The quilt I began in the last entry has made some progress. I’ve discovered some challenges, too. When you work with pre-cut strips, they’re pretty standard: 2 1/2″ throughout the length, usually 42-55″. But when you cut your strips yourself, even a standard measurement of 2 1/2″ can sometimes… vary.
And your seam allowances can vary, too. Fabric stretches. It doesn’t always obey the rules that you laid down in your initial design. Strips of cloth that are cut from the same fat quarter or yardage may vary substantially in width just based on how well I folded the cloth. You can see these variances in width manifesting themselves across the quilt, row by row down the picture.
It’s probably hard to believe that this quilt didn’t start out as dozens of squares, though. So here’s partial proof: a collection of strips of fabric laid out on a table in groups that can then be laid out according to the color pattern at the far end of the ironing board. When sewn together, and sewn into a tube, those strips can then be cut off in slices like so many layers of bundt cake.

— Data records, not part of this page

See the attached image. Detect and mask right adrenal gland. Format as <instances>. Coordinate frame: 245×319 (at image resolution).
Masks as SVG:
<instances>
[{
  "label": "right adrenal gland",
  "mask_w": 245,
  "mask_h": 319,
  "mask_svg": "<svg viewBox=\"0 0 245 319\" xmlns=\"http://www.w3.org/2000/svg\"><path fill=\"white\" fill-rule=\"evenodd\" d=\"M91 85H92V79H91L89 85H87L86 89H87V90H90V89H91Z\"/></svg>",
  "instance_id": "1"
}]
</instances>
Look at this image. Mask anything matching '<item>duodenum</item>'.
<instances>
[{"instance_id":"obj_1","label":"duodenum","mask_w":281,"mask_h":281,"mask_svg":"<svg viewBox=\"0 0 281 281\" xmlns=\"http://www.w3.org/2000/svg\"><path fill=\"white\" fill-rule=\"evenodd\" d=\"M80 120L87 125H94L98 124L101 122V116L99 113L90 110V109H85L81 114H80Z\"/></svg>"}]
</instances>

The slices can be unbound at one point, to make a single width of the quilt. And so it goes, one layer at a time, down the length of the quilt.

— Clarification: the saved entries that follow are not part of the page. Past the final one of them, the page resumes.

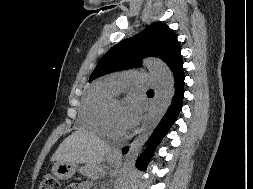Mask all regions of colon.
<instances>
[{
	"label": "colon",
	"instance_id": "1",
	"mask_svg": "<svg viewBox=\"0 0 253 189\" xmlns=\"http://www.w3.org/2000/svg\"><path fill=\"white\" fill-rule=\"evenodd\" d=\"M40 189H60V182L56 176L47 173L43 177Z\"/></svg>",
	"mask_w": 253,
	"mask_h": 189
}]
</instances>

It looks like this quilt will get a black border around the edges, and then some sort of scheme of squares, and then another black border, before edge binding. That will make the whole quilt about the size of a crib quilt, which will make it 60″ long by 36″ wide. But it could be expanded to 90″ x 70″, which would make it a twin bed’s bedspread.
Do you want a quilt? Do you want this one? What size would you want it to be?